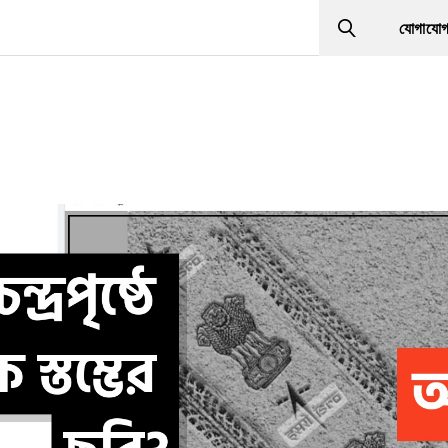
যোগাযো
Search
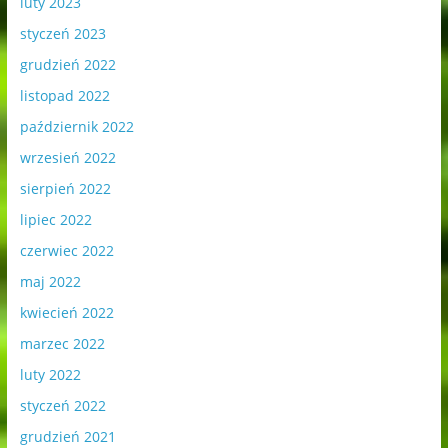
luty 2023
styczeń 2023
grudzień 2022
listopad 2022
październik 2022
wrzesień 2022
sierpień 2022
lipiec 2022
czerwiec 2022
maj 2022
kwiecień 2022
marzec 2022
luty 2022
styczeń 2022
grudzień 2021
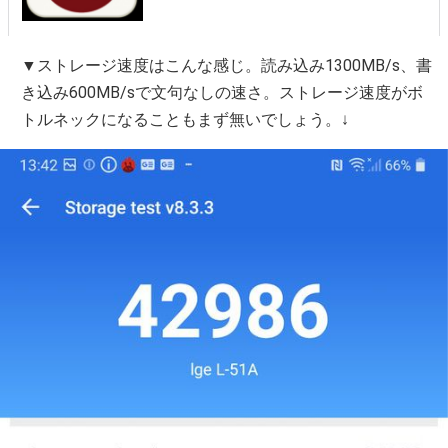
▼ストレージ速度はこんな感じ。読み込み1300MB/s、書
き込み600MB/sで文句なしの速さ。ストレージ速度がボ
トルネックになることもまず無いでしょう。↓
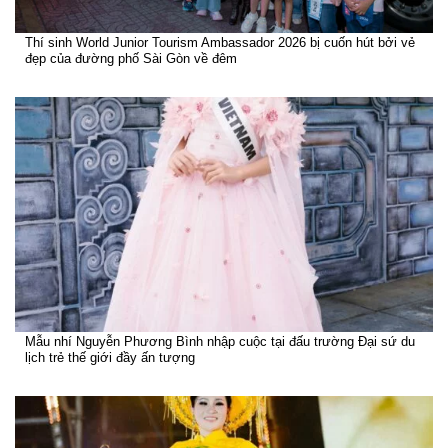
Thí sinh World Junior Tourism Ambassador 2026 bị cuốn hút bởi vẻ
đẹp của đường phố Sài Gòn về đêm
Mẫu nhí Nguyễn Phương Bình nhập cuộc tại đấu trường Đại sứ du
lịch trẻ thế giới đầy ấn tượng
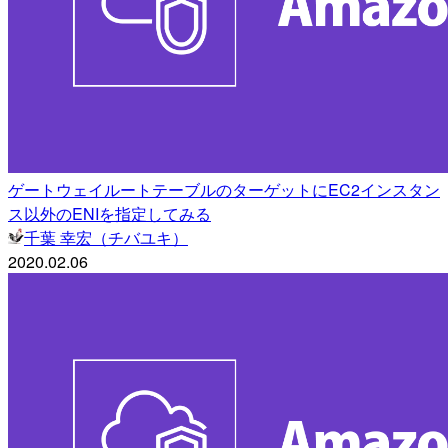
ゲートウェイルートテーブルのターゲットにEC2インスタン
ス以外のENIを指定してみる
千葉 幸宏（チバユキ）
2020.02.06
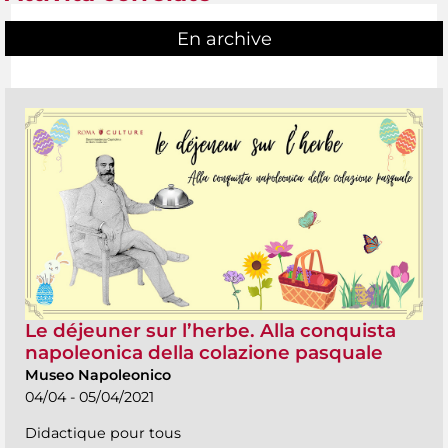
En archive
Le déjeuner sur l’herbe. Alla conquista
napoleonica della colazione pasquale
Museo Napoleonico
04/04 - 05/04/2021
Didactique pour tous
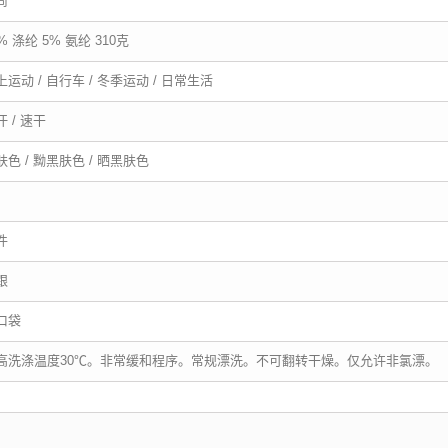
尚
% 涤纶 5% 氨纶 310克
上运动 / 自行车 / 冬季运动 / 日常生活
汗 / 速干
肤色 / 黝黑肤色 / 晒黑肤色
件
跟
口袋
高洗涤温度30℃。非常缓和程序。常规漂洗。不可翻转干燥。仅允许非氯漂。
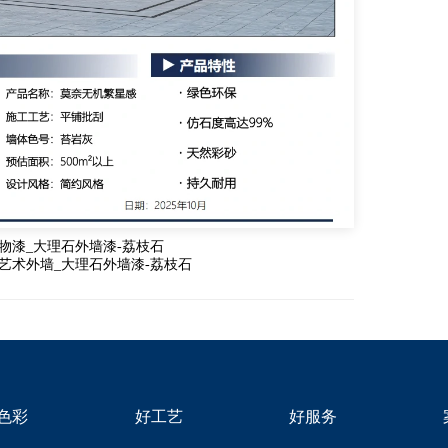
物漆_大理石外墙漆-荔枝石
艺术外墙_大理石外墙漆-荔枝石
色彩
好工艺
好服务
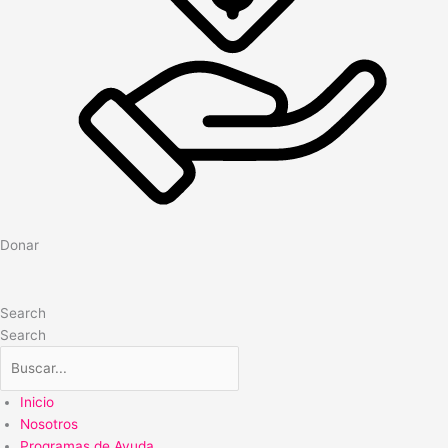
Donar
Search
Search
Inicio
Nosotros
Programas de Ayuda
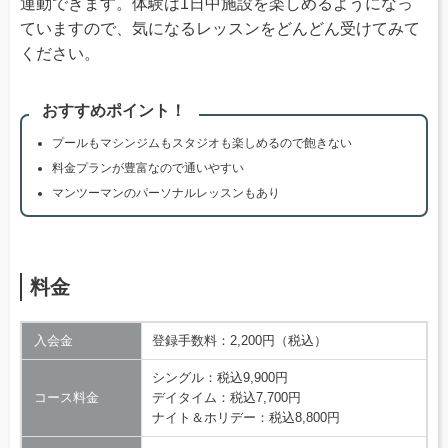
運動できます。体験は1日中施設を楽しめるようになっ
ていますので、気になるレッスンをどんどん受けてみて
ください。
おすすめポイント！
プールもマシンジムもスタジオも楽しめるので飽きない
料金プランが豊富なので通いやすい
マンツーマンのパーソナルレッスンもあり
料金
入会金
登録手数料：2,200円（税込）
シングル：税込9,900円
コース料金
デイタイム：税込7,700円
ナイト＆ホリデー：税込8,800円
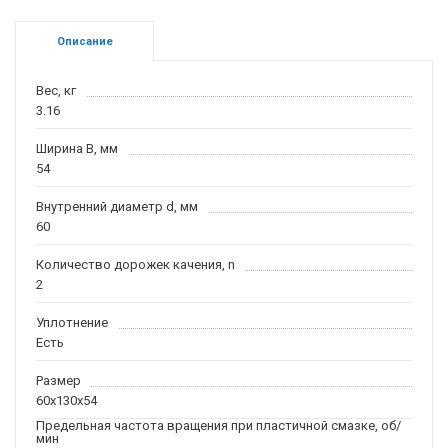
Описание
Вес, кг
3.16
Ширина B, мм
54
Внутренний диаметр d, мм
60
Количество дорожек качения, n
2
Уплотнение
Есть
Размер
60x130x54
Предельная частота вращения при пластичной смазке, об/
мин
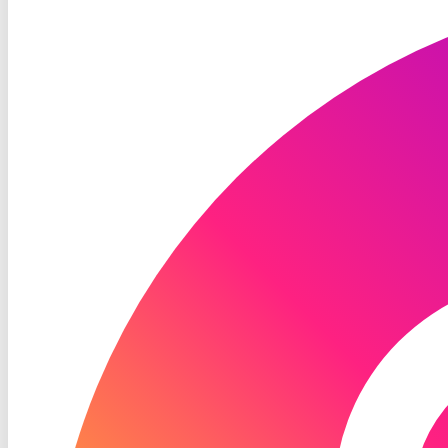
TV
Instagram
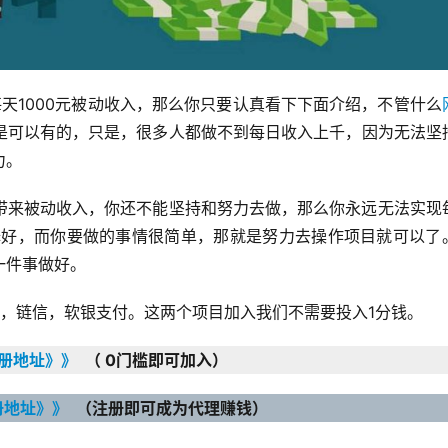
天1000元被动收入，那么你只要认真看下下面介绍，不管什么
是可以有的，只是，很多人都做不到每日收入上千，因为无法坚
力。
带来被动收入，你还不能坚持和努力去做，那么你永远无法实现
选择好，而你要做的事情很简单，那就是努力去操作项目就可以了
一件事做好。
，链信，软银支付。这两个项目加入我们不需要投入1分钱。
册地址》》
  （ 0门槛即可加入）
册地址》》
  （注册即可成为代理赚钱）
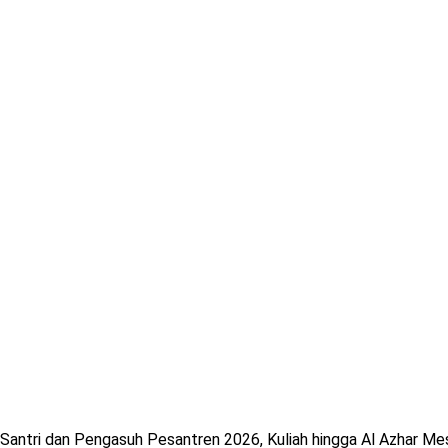
antri dan Pengasuh Pesantren 2026, Kuliah hingga Al Azhar Me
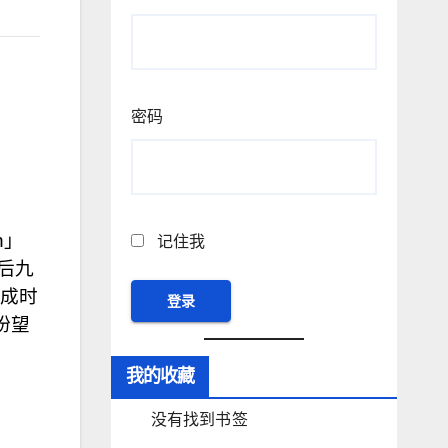
密码
记住我
后九
完成时
盼望
我的收藏
没有找到书签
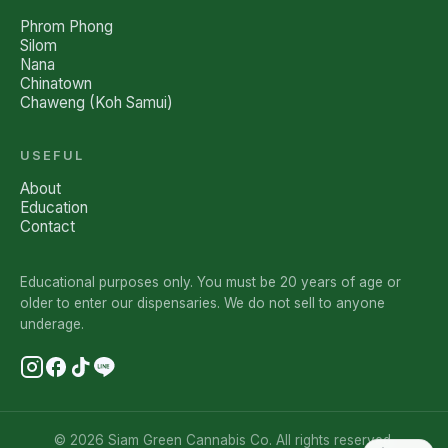
Phrom Phong
Silom
Nana
Chinatown
Chaweng (Koh Samui)
USEFUL
About
Education
Contact
Educational purposes only. You must be 20 years of age or
older to enter our dispensaries. We do not sell to anyone
underage.
© 2026 Siam Green Cannabis Co. All rights reserved.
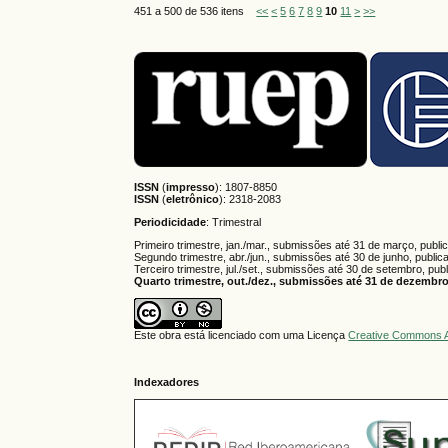
451 a 500 de 536 itens
<<
<
5
6
7
8
9
10
11
>
>>
ISSN
(
impresso
): 1807-8850
ISSN
(
eletrônico
):
2318-2083
Periodicidade
: Trimestral
Primeiro trimestre, jan./mar., submissões até 31 de março, publi
Segundo trimestre, abr./jun., submissões até 30 de junho, public
Terceiro trimestre, jul./set., submissões até 30 de setembro, pub
Quarto trimestre, out./dez., submissões até 31 de dezembro,
Este obra está licenciado com uma Licença
Creative Commons A
Indexadores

WHAT TO WORK ON:
Leaving all pictures aside, quote each record exactly.

SOLUTION TO THE PROBLEM:
যোগাযো
Search
luty 2023
styczeń 2023
grudzień 2022
listopad 2022
październik 2022
wrzesień 2022
sierpień 2022
lipiec 2022
czerwiec 2022
maj 2022
kwiecień 2022
marzec 2022
luty 2022
styczeń 2022
grudzień 2021
▼ストレージ速度はこんな感じ。読み込み1300MB/s、書
き込み600MB/sで文句なしの速さ。ストレージ速度がボ
トルネックになることもまず無いでしょう。↓
Thí sinh World Junior Tourism Ambassador 2026 bị cuốn hút bởi vẻ
đẹp của đường phố Sài Gòn về đêm
Mẫu nhí Nguyễn Phương Bình nhập cuộc tại đấu trường Đại sứ du
lịch trẻ thế giới đầy ấn tượng
ゲートウェイルートテーブルのターゲットにEC2インスタン
ス以外のENIを指定してみる
千葉 幸宏（チバユキ）
2020.02.06
En archive
Le déjeuner sur l’herbe. Alla conquista
napoleonica della colazione pasquale
Museo Napoleonico
04/04 - 05/04/2021
Didactique pour tous
尚
% 涤纶 5% 氨纶 310克
上运动 / 自行车 / 冬季运动 / 日常生活
汗 / 速干
肤色 / 黝黑肤色 / 晒黑肤色
件
跟
口袋
高洗涤温度30℃。非常缓和程序。常规漂洗。不可翻转干燥。仅允许非氯漂。
物漆_大理石外墙漆-荔枝石
艺术外墙_大理石外墙漆-荔枝石
色彩
好工艺
好服务
Donar
Search
Search
Inicio
Nosotros
Programas de Ayuda
運動できます。体験は1日中施設を楽しめるようになっ
ていますので、気になるレッスンをどんどん受けてみて
ください。
おすすめポイント！
プールもマシンジムもスタジオも楽しめるので飽きない
料金プランが豊富なので通いやすい
マンツーマンのパーソナルレッスンもあり
料金
入会金
登録手数料：2,200円（税込）
シングル：税込9,900円
コース料金
デイタイム：税込7,700円
ナイト＆ホリデー：税込8,800円
Описание
Вес, кг
3.16
Ширина B, мм
54
Внутренний диаметр d, мм
60
Количество дорожек качения, n
2
Уплотнение
Есть
Размер
60x130x54
Предельная частота вращения при пластичной смазке, об/
мин
TV
Instagram
天1000元被动收入，那么你只要认真看下下面介绍，不管什么
是可以有的，只是，很多人都做不到每日收入上千，因为无法坚
力。
带来被动收入，你还不能坚持和努力去做，那么你永远无法实现
选择好，而你要做的事情很简单，那就是努力去操作项目就可以了
一件事做好。
，链信，软银支付。这两个项目加入我们不需要投入1分钱。
册地址》》
  （ 0门槛即可加入）
册地址》》
  （注册即可成为代理赚钱）
antri dan Pengasuh Pesantren 2026, Kuliah hingga Al Azhar Me
密码
记住我
后九
完成时
盼望
我的收藏
没有找到书签
Phrom Phong
Silom
Nana
Chinatown
Chaweng (Koh Samui)
USEFUL
About
Education
Contact
Educational purposes only. You must be 20 years of age or
older to enter our dispensaries. We do not sell to anyone
underage.
© 2026 Siam Green Cannabis Co. All rights reserved.
451 a 500 de 536 itens
<<
<
5
6
7
8
9
10
11
>
>>
ISSN
(
impresso
): 1807-8850
ISSN
(
eletrônico
):
2318-2083
Periodicidade
: Trimestral
Primeiro trimestre, jan./mar., submissões até 31 de março, publi
Segundo trimestre, abr./jun., submissões até 30 de junho, public
Terceiro trimestre, jul./set., submissões até 30 de setembro, pub
Quarto trimestre, out./dez., submissões até 31 de dezembro,
Este obra está licenciado com uma Licença
Creative Commons A
Indexadores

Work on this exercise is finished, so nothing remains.